Group-level Interactions

Representation of Groups

When detected, group-level interactions are published on the /humans/interactions/groups, using the hri_msgs/Group.msg message type.

Each group is defined by a unique group ID, and a list of person IDs. (groups can only be defined between persons).

Representation of gazing behaviours

Social gazing (eg, gazing between people) is represented as hri_msgs/Gaze.msg messages, published on the /humans/interactions/gazing topic.

Each Gaze.msg messages contain a sender and a receiver that MUST be known persons. Note that the relationship is not symmetrical: "A gazes at B" does not imply "B gazes at A". As such, mutual gaze will lead to two messages being published.

If one or the other of the sender and receiver IDs are not set, the robot is assumed to respectively originate or be the target of the gaze.

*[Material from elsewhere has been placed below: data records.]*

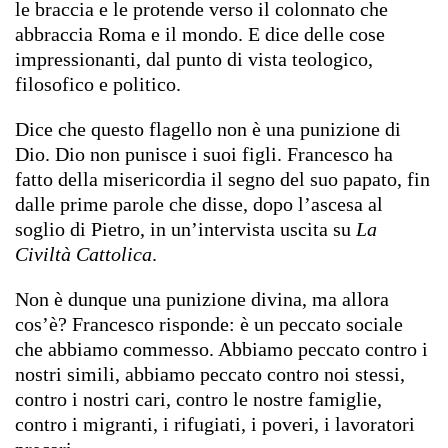
le braccia e le protende verso il colonnato che
abbraccia Roma e il mondo. E dice delle cose
impressionanti, dal punto di vista teologico,
filosofico e politico.
Dice che questo flagello non è una punizione di
Dio. Dio non punisce i suoi figli. Francesco ha
fatto della misericordia il segno del suo papato, fin
dalle prime parole che disse, dopo l’ascesa al
soglio di Pietro, in un’intervista uscita su
La
Civiltà Cattolica
.
Non è dunque una punizione divina, ma allora
cos’è? Francesco risponde: è un peccato sociale
che abbiamo commesso. Abbiamo peccato contro i
nostri simili, abbiamo peccato contro noi stessi,
contro i nostri cari, contro le nostre famiglie,
contro i migranti, i rifugiati, i poveri, i lavoratori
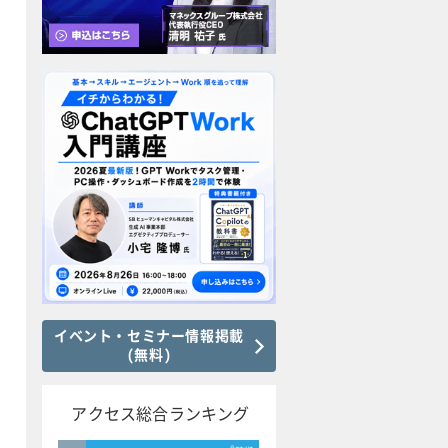
イベント・セミナー情報掲載
(無料)
アクセス総合ランキング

Nodes publishing gazing information are expected to continuously publish gaze messages, until the person is not gazing at the target anymore.

References

[1]people package, last commit in 2015 (https://github.com/wg-perception/people)
[2]cob_people_perception package, mainly developed between 2012 and 2014 (https://github.com/ipa320/cob_people_perception)
[3](1, 2) REP 120, Coordinate Frames for Humanoid Robots (https://ros.org/reps/pep-0120.html)
[4]The INTERSPEECH 2009 emotion challenge, Schuller, Steidl and Batliner, Tenth Annual Conference of the International Speech Communication Association, 2009
[5]REP 103, Standard Units of Measure and Coordinate Conventions (http://www.ros.org/reps/rep-0103.html)
[6]RFC2119, Key words for use in RFCs to Indicate Requirement Levels (https://datatracker.ietf.org/doc/html/rfc2119)

Acknowledgements

Contributors

Antonio Andriella, Lorenzo Ferrini, Youssef Mohamed, Andres Ramirez-Duque

(alphabetic order)

Funding

This work has been primarily funded by PAL Robotics, with the Bristol Robotics Lab/University of the West of England funding the initial research.

In addition, the work leading to this REP has received funding from the European Union through the H2020 SPRING project (grant agreement 871245), and the ACCIÓ Tecniospring TALBOT project.